The finance minister said the government would need support from the main opposition party to get the bills passed in parliament.
“There are many more executive actions that have to be taken, some of these executive actions we will take in the next 2-4 months,” Chidambaram said.
In the last one year, the government has taken several initiatives to push forward reform process. The steps include cutting subsidies on petroleum products and liberalising overseas investment norms for retail, aviation and some other sectors.
The finance minister said he was hopeful to keep fiscal deficit below 4.8 percent of the gross domestic product (GDP) in the current financial year.

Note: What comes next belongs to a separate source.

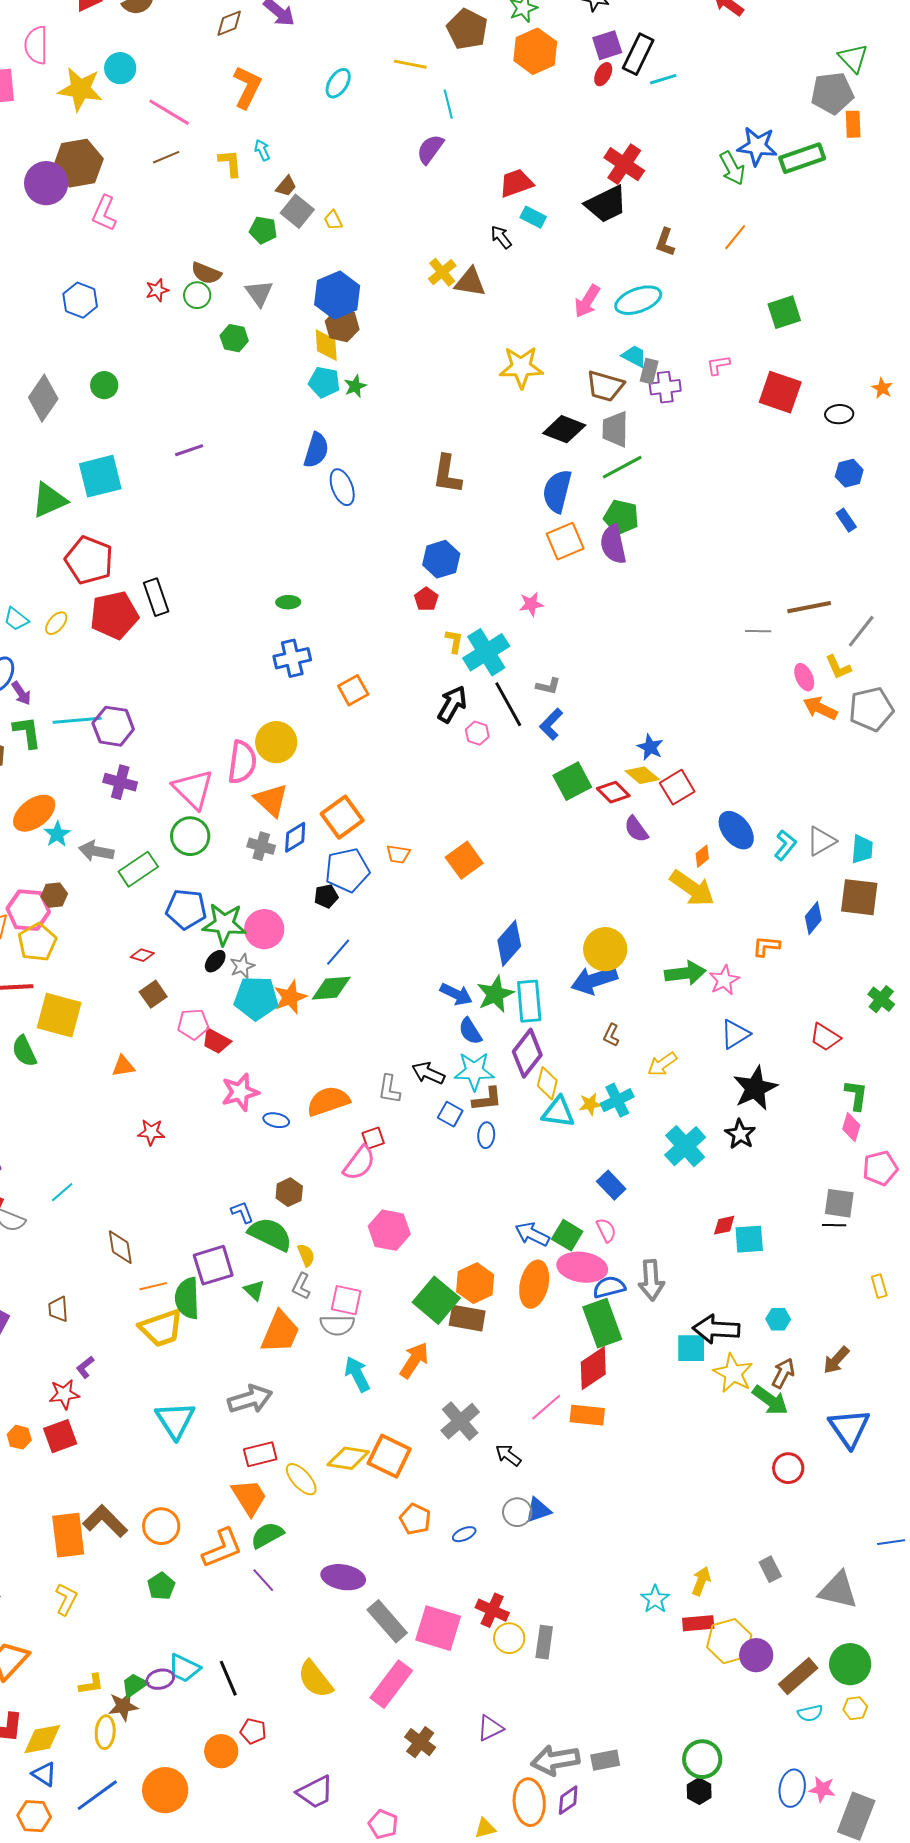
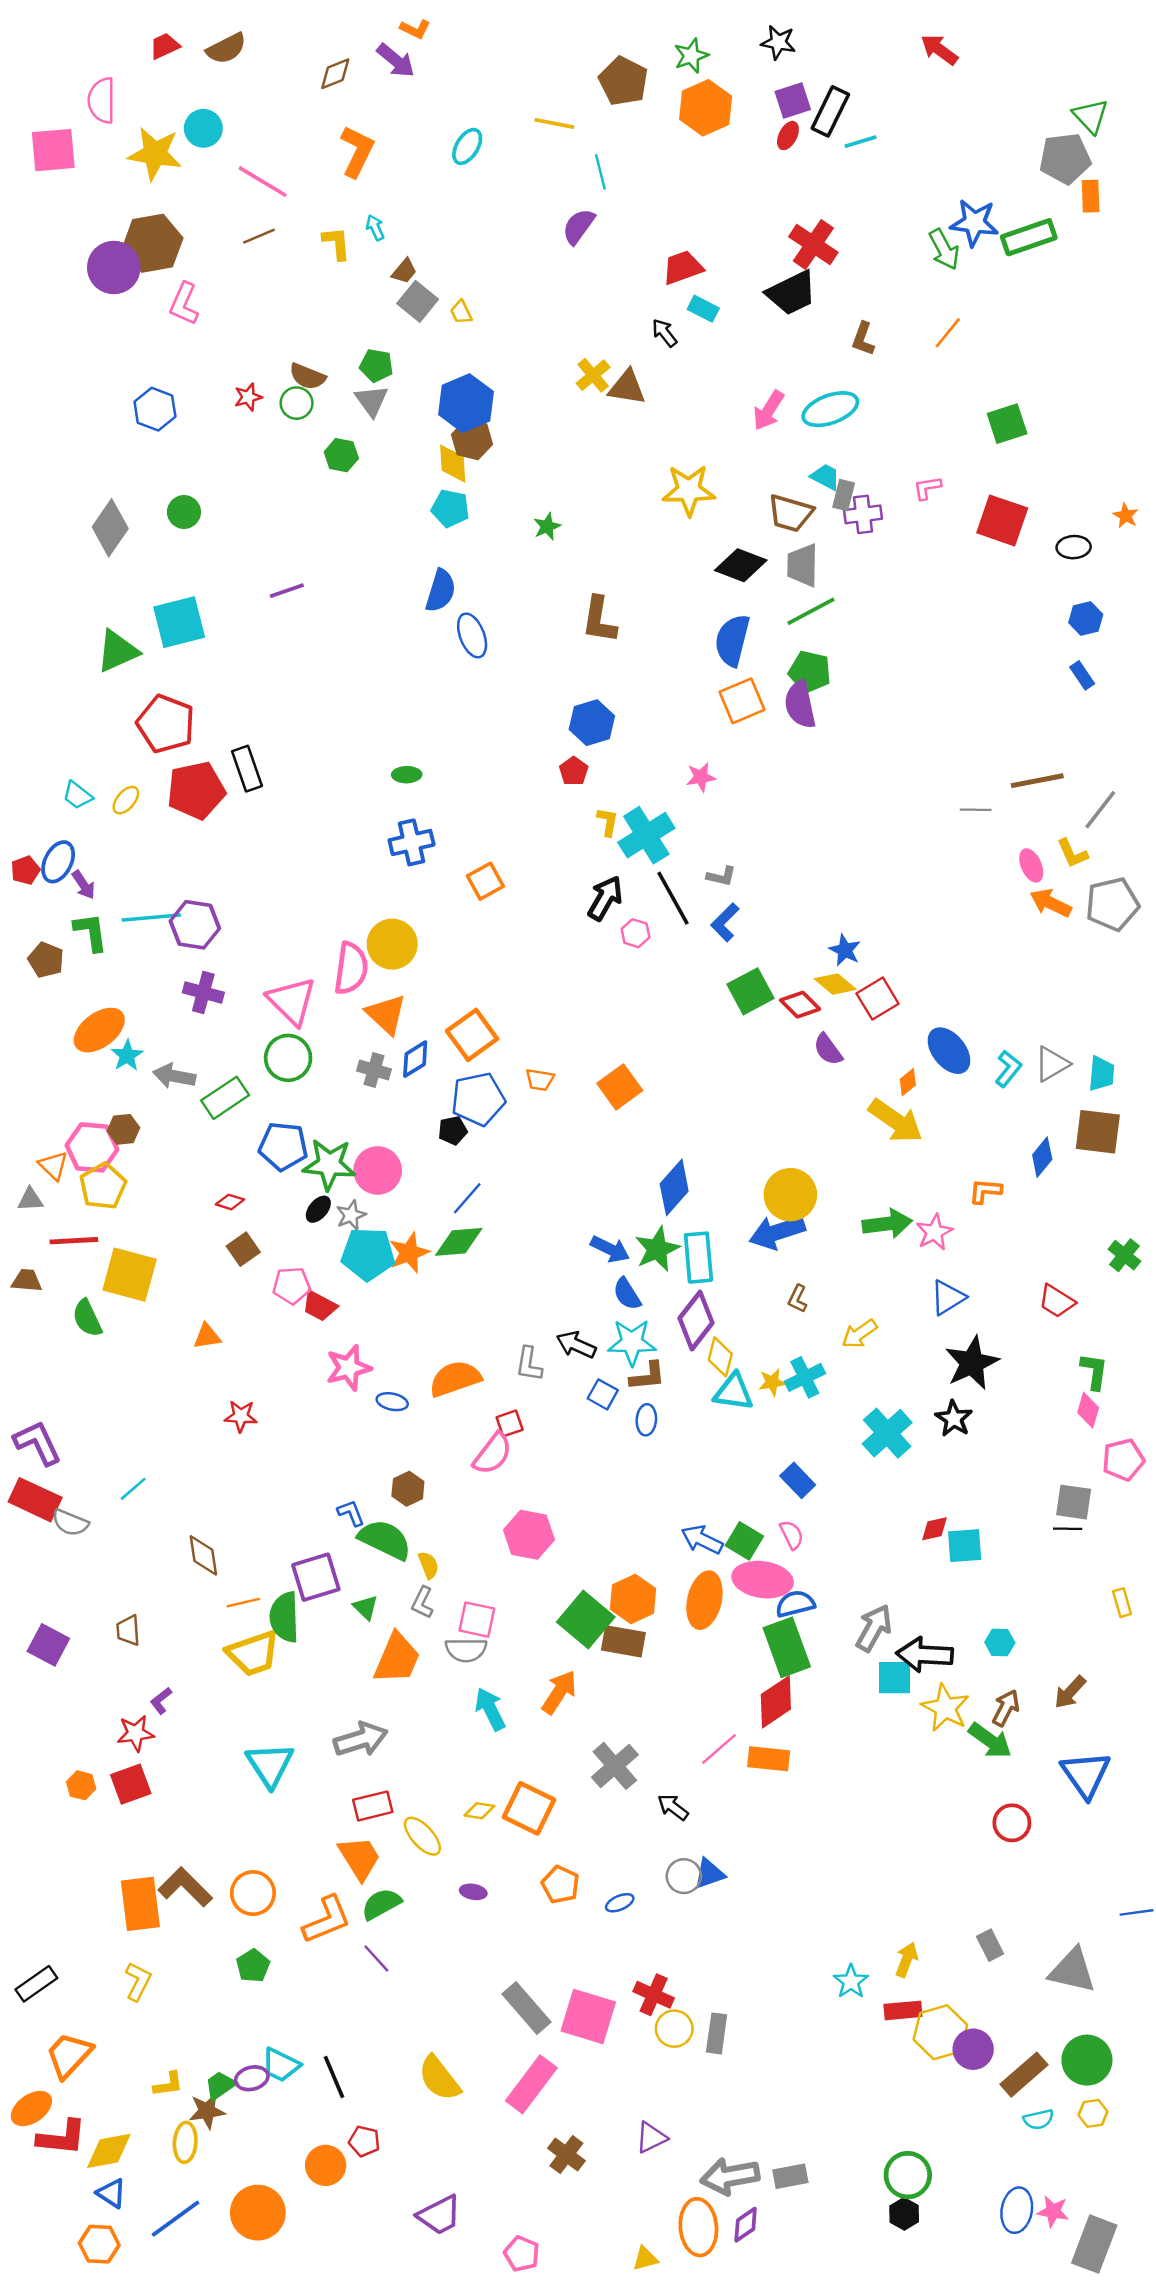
green pentagon: (263, 230) -> (376, 366), moved
green star: (355, 386) -> (547, 527), moved
gray arrow: (651, 1280) -> (874, 1628), moved, turned -147
yellow diamond: (348, 1458) -> (479, 1811), size x0.6
purple ellipse: (343, 1577) -> (473, 1892), moved, size x0.5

In the union budget presented in February, Chidambaram set a target keeping the fiscal deficit at 4.8 percent of the GDP.
He said the budgetary target was a red line that would “never, never be breached.” The fiscal deficit of the centre for 2012-13 is estimated to be 5.2 percent of the GDP.
Referring to the high current account deficit (CAD), Chidambaram said it was more worrying than the fiscal deficit. “CAD is indeed high, it is more worrying than fiscal deficit,” he said.
He said the current account deficit was estimated to be around 5 percent of the GDP in the financial year ended March 31, 2013.
The finance minister said India’s economic growth would be in the range of 6.1 to 6.7 percent in the current financial year.
The country’s economic growth has slumped to the lowest in a decade. It is estimated to be around 5 percent in 2012-13.
Prime Minister’s Economic Advisory Council headed by C. Rangarajan Tuesday said Indian economy has “bottomed out” and is expected to grow at 6.4 percent in the current financial year. Agriculture is likely to grow at 3.5 percent. Manufacturing by four percent and services sector by 7.7 percent in 2013-14.